Das CERN hat inzwischen 23 Mitgliedsstaaten und rund 3 500 Mitarbeitende; weitere 12 000 Wissenschaftlerinnen und Wissenschaftler auf der ganzen Welt betreiben Forschung am CERN. Mit dabei sind an zentraler Stelle Mitarbeitende und Partnerinstitutionen aus Deutschland. Rund 2 500 Menschen – von Studierenden bis zu Professorinnen oder Professoren – aus verschiedenen Universitäten und Forschungszentren beteiligen sich an dem vielfältigen Forschungsprogramm des CERN. Das größte und bekannteste Projekt ist sicher der Teilchenbeschleuniger Large Hadron Collider (LHC) mit seinen riesigen Detektoren, an dem Teilchen zur Kollision gebracht werden.

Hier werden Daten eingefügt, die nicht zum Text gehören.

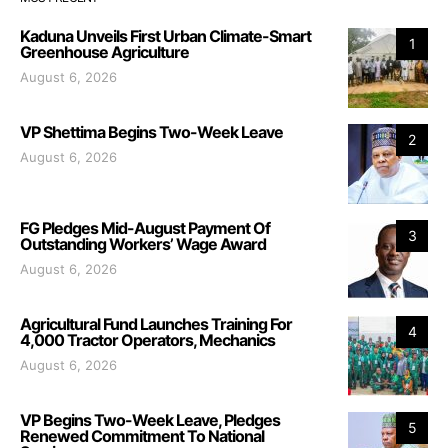
Kaduna Unveils First Urban Climate-Smart
1
Greenhouse Agriculture
August 6, 2026
VP Shettima Begins Two-Week Leave
2
August 6, 2026
FG Pledges Mid-August Payment Of
3
Outstanding Workers’ Wage Award
August 6, 2026
Agricultural Fund Launches Training For
4
4,000 Tractor Operators, Mechanics
August 6, 2026
VP Begins Two-Week Leave, Pledges
5
Renewed Commitment To National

Hier wurde 2012 das Higgs-Teilchen entdeckt und seitdem präzise vermessen. Aber auch Antimaterieforschung oder die ISOLDE-Anlage gehören dazu, die Strahlen exotischer Isotope für die Kernstrukturphysik, medizinische Physik und Festkörperphysik zur Verfügung stellt. Das nächste Projekt ist der High-Lumninosity LHC, der ab 2029 mit deutlich mehr Kollisionen vertiefte Einsichten bis in die 2040er Jahre liefern soll.

Menschen
- 60 Einrichtungen in Deutschland (Universitäten, Helmholtz-Zentren und Max-Planck-Institute)

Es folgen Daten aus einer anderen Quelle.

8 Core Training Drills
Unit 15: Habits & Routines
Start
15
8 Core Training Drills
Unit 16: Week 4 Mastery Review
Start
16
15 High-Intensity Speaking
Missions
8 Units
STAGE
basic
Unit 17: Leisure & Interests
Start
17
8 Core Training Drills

- Rund 2 500 Menschen an diesen Einrichtungen forschen am CERN mit
- 1470 davon bei den LHC-Experimenten, organisiert über die Forschungsschwerpunkte zur Erforschung von Universum und Materie („ErUM“)

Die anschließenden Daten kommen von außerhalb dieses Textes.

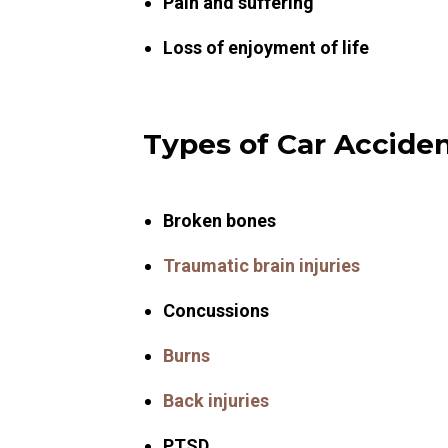
Pain and suffering
Loss of enjoyment of life
Types of Car Acciden
Broken bones
Traumatic brain injuries
Concussions
Burns
Back injuries
PTSD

- Mehr als 1 000 abgeschlossene Promotionen allein bei den LHC-Experimenten
- 45% der Masterstudierenden und Doktoranden gehen nach ihren Arbeiten im Rahmen von CERN-Experimenten in die Industrie; 19% in den öffentlichen Sektor, nur ca. 36% bleiben in Forschung und Lehre
- Zweimal wurde das wichtigste Amt am CERN, das des Generaldirektors, durch deutsche Wissenschaftler besetzt
- Herwig Schopper 1981 – 1988
- Rolf Heuer 2009 – 2015
- In der CERN-Forschung und der gesamten Organisation bekleiden Deutsche wichtige Funktion

Finanzen
- Der CERN-Rat ist das oberste Entscheidungsgremium. Deutschland ist vertreten durch das Bundesministerium für Bildung und Forschung (BMBF) und ein Mitglied der Teilchenphysik-Gemeinschaft
- Mit etwa 21 % des Budgets ist Deutschland der größte Beitragszahler – ca. 269 Millionen Euro pro Jahr[1]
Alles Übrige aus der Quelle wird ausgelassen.